(Stored entries)
•••••
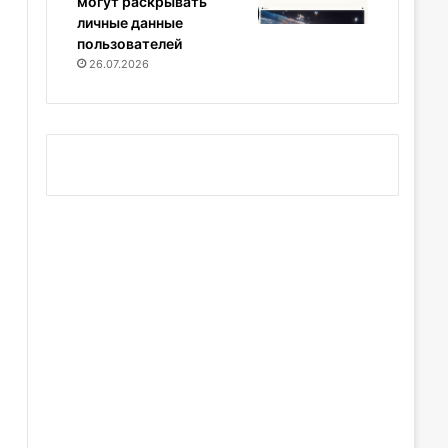
могут раскрывать
личные данные
пользователей
26.07.2026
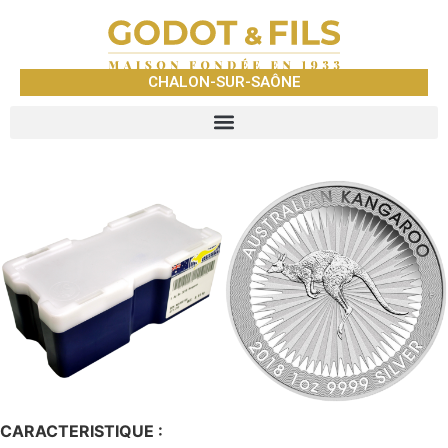
CHALON-SUR-SAÔNE
CARACTERISTIQUE :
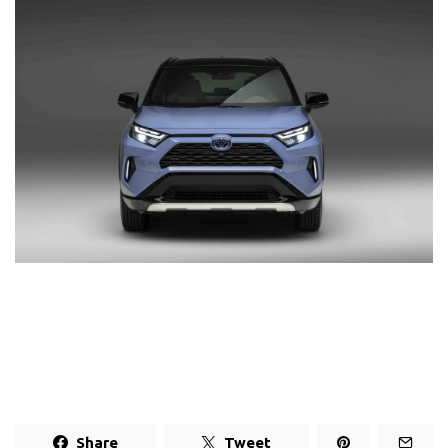
Share
Tweet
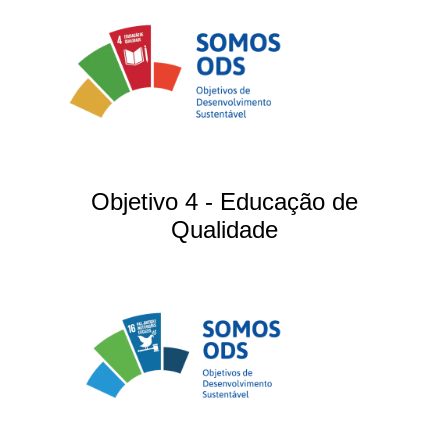
Objetivo 4 - Educação de
Qualidade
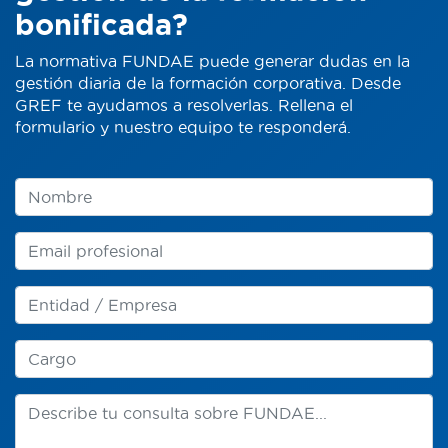
bonificada?
La normativa FUNDAE puede generar dudas en la
gestión diaria de la formación corporativa. Desde
GREF te ayudamos a resolverlas. Rellena el
formulario y nuestro equipo te responderá.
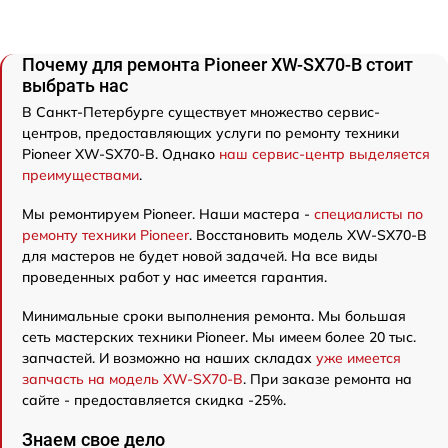
Почему для ремонта Pioneer XW-SX70-B стоит
выбрать нас
В Санкт-Петербурге существует множество сервис-
центров, предоставляющих услуги по ремонту техники
Pioneer XW-SX70-B. Однако
наш сервис-центр выделяется
преимуществами
.
Мы ремонтируем Pioneer. Наши мастера -
специалисты по
ремонту техники Pioneer
. Восстановить модель XW-SX70-B
для мастеров не будет новой задачей. На все виды
проведенных работ у нас имеется гарантия.
Минимальные сроки выполнения ремонта. Мы большая
сеть мастерских техники Pioneer. Мы имеем более 20 тыс.
запчастей. И возможно на наших складах
уже имеется
запчасть на модель XW-SX70-B
. При заказе ремонта на
сайте - предоставляется скидка -25%.
Знаем свое дело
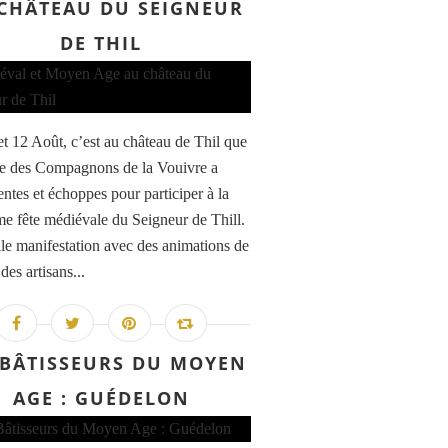
CHÂTEAU DU SEIGNEUR
DE THIL
et 12 Août, c’est au château de Thil que
pe des Compagnons de la Vouivre a
entes et échoppes pour participer à la
me fête médiévale du Seigneur de Thill.
le manifestation avec des animations de
 des artisans...
 BÂTISSEURS DU MOYEN
AGE : GUÉDELON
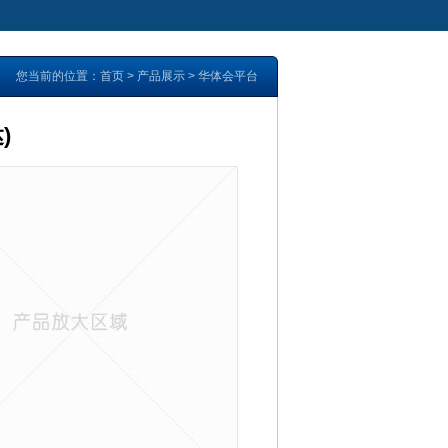
您当前的位置：
首页
>
产品展示
>
华体会平台
)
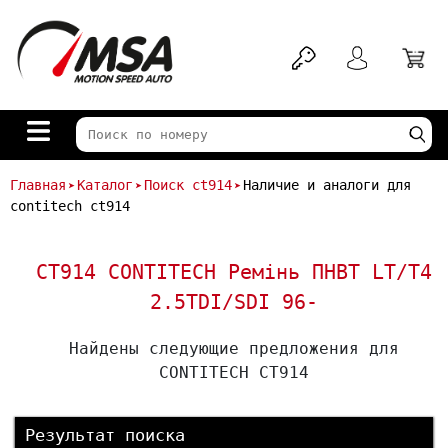
Главная
Каталог
Поиск ct914
Наличие и аналоги для
➤
➤
➤
contitech ct914
CT914 CONTITECH Ремінь ПНВТ LT/T4
2.5TDI/SDI 96-
Найдены следующие предложения для
CONTITECH CT914
Результат поиска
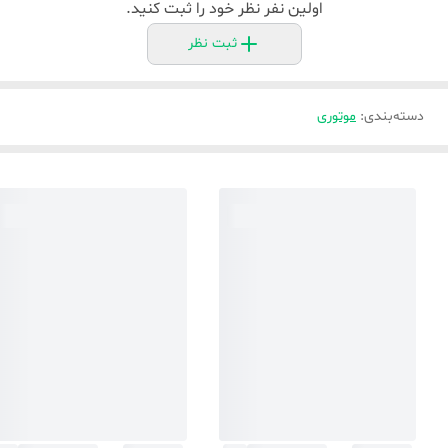
اولین نفر نظر خود را ثبت کنید.
ثبت نظر
دسته‌بندی
:
موتوری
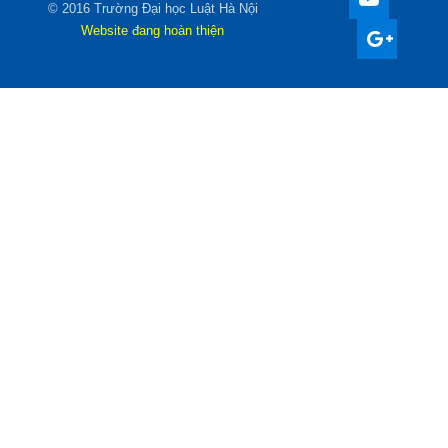
© 2016 Trường Đại học Luật Hà Nội
Website đang hoàn thiện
•••••
» **Aim of the exercise**
Quote only what lies between the first line of the records and the line containing "et 12 Août, c’est au château de Thil que", please, including both lines and excluding images.

» **Output below**
могут раскрывать
личные данные
пользователей
26.07.2026
CHALON-SUR-SAÔNE
CARACTERISTIQUE :
Share
Tweet
Objetivo 4 - Educação de
Qualidade
bonificada?
La normativa FUNDAE puede generar dudas en la
gestión diaria de la formación corporativa. Desde
GREF te ayudamos a resolverlas. Rellena el
formulario y nuestro equipo te responderá.
Почему для ремонта Pioneer XW-SX70-B стоит
выбрать нас
В Санкт-Петербурге существует множество сервис-
центров, предоставляющих услуги по ремонту техники
Pioneer XW-SX70-B. Однако
наш сервис-центр выделяется
преимуществами
.
Мы ремонтируем Pioneer. Наши мастера -
специалисты по
ремонту техники Pioneer
. Восстановить модель XW-SX70-B
для мастеров не будет новой задачей. На все виды
проведенных работ у нас имеется гарантия.
Минимальные сроки выполнения ремонта. Мы большая
сеть мастерских техники Pioneer. Мы имеем более 20 тыс.
запчастей. И возможно на наших складах
уже имеется
запчасть на модель XW-SX70-B
. При заказе ремонта на
сайте - предоставляется скидка -25%.
Знаем свое дело
CHÂTEAU DU SEIGNEUR
DE THIL
et 12 Août, c’est au château de Thil que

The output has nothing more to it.